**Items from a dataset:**
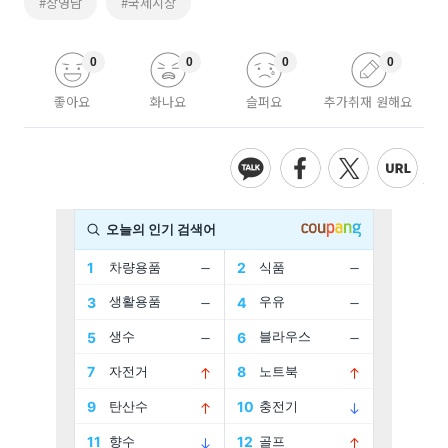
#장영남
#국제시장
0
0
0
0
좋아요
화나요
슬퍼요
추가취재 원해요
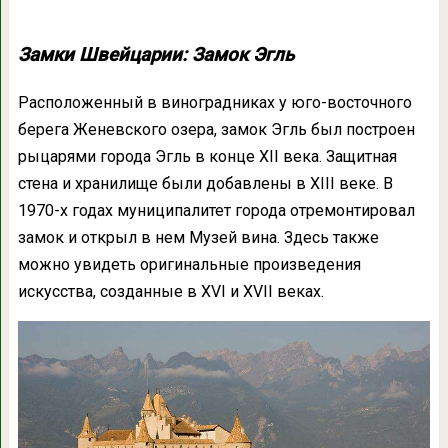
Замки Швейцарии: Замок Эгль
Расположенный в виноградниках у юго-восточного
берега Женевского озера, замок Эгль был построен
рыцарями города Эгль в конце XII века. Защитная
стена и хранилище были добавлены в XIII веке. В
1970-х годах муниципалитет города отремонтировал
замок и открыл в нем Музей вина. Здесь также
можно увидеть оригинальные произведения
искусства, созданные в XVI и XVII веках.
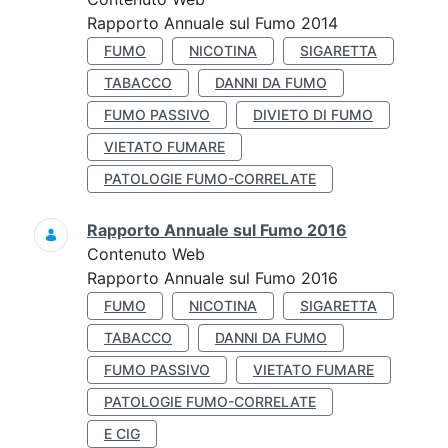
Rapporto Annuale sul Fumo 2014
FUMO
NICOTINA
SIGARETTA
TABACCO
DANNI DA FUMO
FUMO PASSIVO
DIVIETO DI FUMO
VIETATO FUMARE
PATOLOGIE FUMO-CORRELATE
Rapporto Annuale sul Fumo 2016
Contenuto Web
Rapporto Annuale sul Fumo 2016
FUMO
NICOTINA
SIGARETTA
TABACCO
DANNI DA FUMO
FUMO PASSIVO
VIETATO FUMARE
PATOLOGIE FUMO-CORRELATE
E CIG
* * *
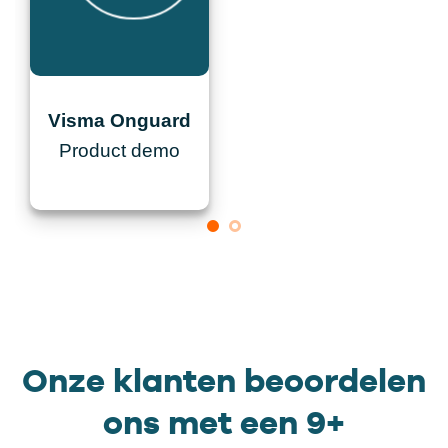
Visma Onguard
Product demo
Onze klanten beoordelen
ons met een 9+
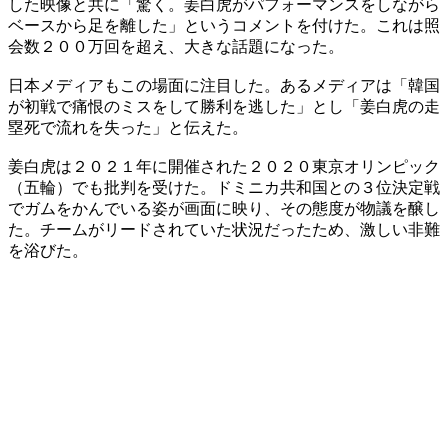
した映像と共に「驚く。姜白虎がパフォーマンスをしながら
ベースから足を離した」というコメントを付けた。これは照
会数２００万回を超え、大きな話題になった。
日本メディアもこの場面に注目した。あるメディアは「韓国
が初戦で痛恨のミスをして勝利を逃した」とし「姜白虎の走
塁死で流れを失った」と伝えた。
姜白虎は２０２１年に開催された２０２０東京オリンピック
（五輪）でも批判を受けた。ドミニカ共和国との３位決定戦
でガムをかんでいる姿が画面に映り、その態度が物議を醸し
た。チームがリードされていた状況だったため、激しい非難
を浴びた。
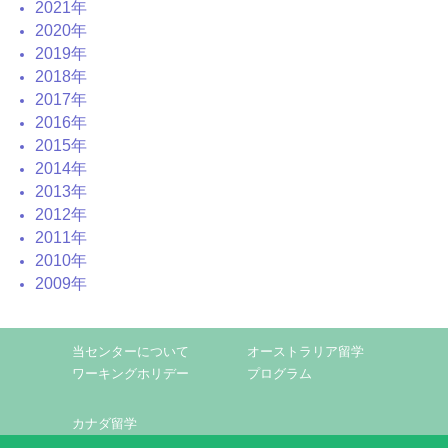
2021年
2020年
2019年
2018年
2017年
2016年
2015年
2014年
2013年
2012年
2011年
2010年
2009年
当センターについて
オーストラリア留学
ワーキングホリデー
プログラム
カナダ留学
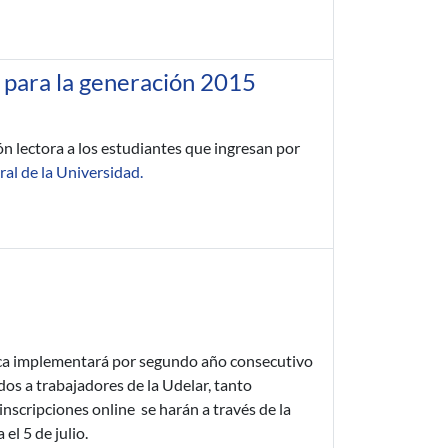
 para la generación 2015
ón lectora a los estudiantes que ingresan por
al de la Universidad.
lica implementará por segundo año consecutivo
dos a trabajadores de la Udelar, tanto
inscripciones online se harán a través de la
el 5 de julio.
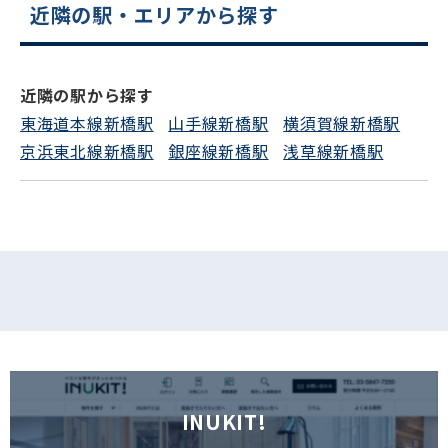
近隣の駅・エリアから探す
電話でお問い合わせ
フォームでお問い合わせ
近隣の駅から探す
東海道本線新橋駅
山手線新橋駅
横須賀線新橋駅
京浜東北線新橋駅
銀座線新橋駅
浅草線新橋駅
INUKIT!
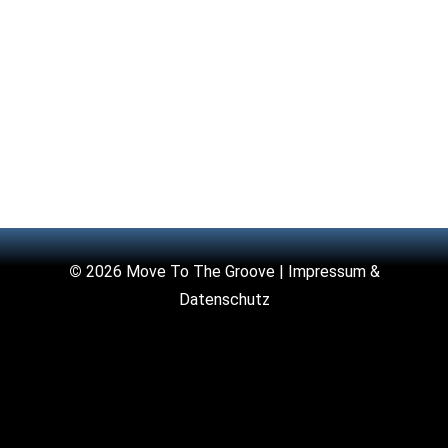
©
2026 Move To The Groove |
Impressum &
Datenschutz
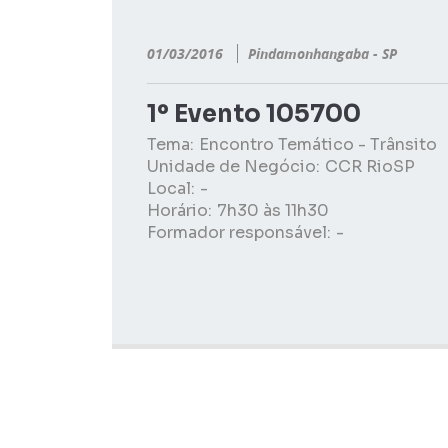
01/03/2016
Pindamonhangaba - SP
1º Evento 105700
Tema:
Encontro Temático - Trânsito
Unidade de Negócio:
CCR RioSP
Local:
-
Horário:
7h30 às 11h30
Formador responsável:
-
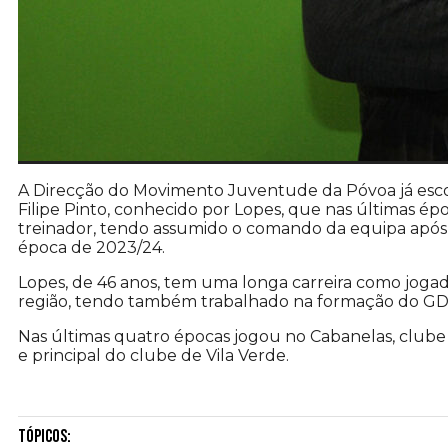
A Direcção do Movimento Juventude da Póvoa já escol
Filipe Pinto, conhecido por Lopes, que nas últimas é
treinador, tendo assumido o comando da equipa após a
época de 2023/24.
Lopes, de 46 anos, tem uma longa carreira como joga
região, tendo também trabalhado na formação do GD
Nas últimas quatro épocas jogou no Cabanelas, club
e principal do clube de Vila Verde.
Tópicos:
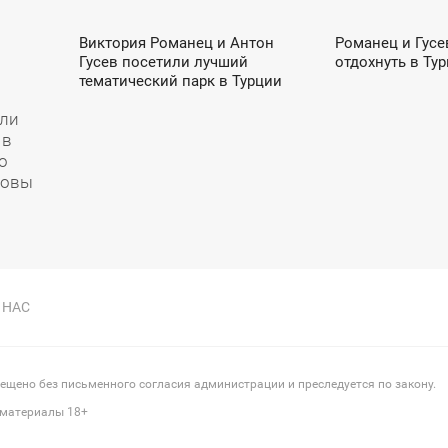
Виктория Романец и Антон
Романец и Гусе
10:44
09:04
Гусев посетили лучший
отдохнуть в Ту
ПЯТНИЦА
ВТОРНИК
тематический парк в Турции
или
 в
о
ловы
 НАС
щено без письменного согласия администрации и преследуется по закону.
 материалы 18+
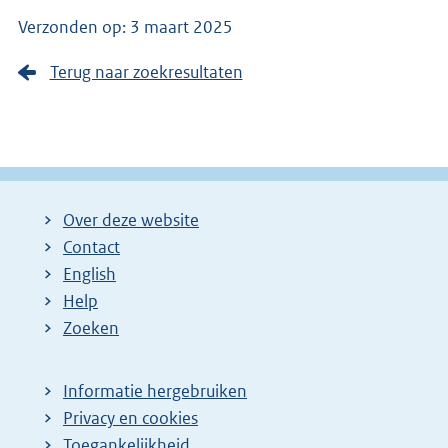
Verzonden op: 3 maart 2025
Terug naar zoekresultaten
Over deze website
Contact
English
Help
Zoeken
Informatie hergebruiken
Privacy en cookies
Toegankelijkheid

**Problem:** From the records above, reproduce exactly the lines from the one with "Verzonden op: 3 maart 2025" to the one with "Toegankelijkheid", both included, and no others.

**Exercise solution:**
Verzonden op: 3 maart 2025
Terug naar zoekresultaten
Over deze website
Contact
English
Help
Zoeken
Informatie hergebruiken
Privacy en cookies
Toegankelijkheid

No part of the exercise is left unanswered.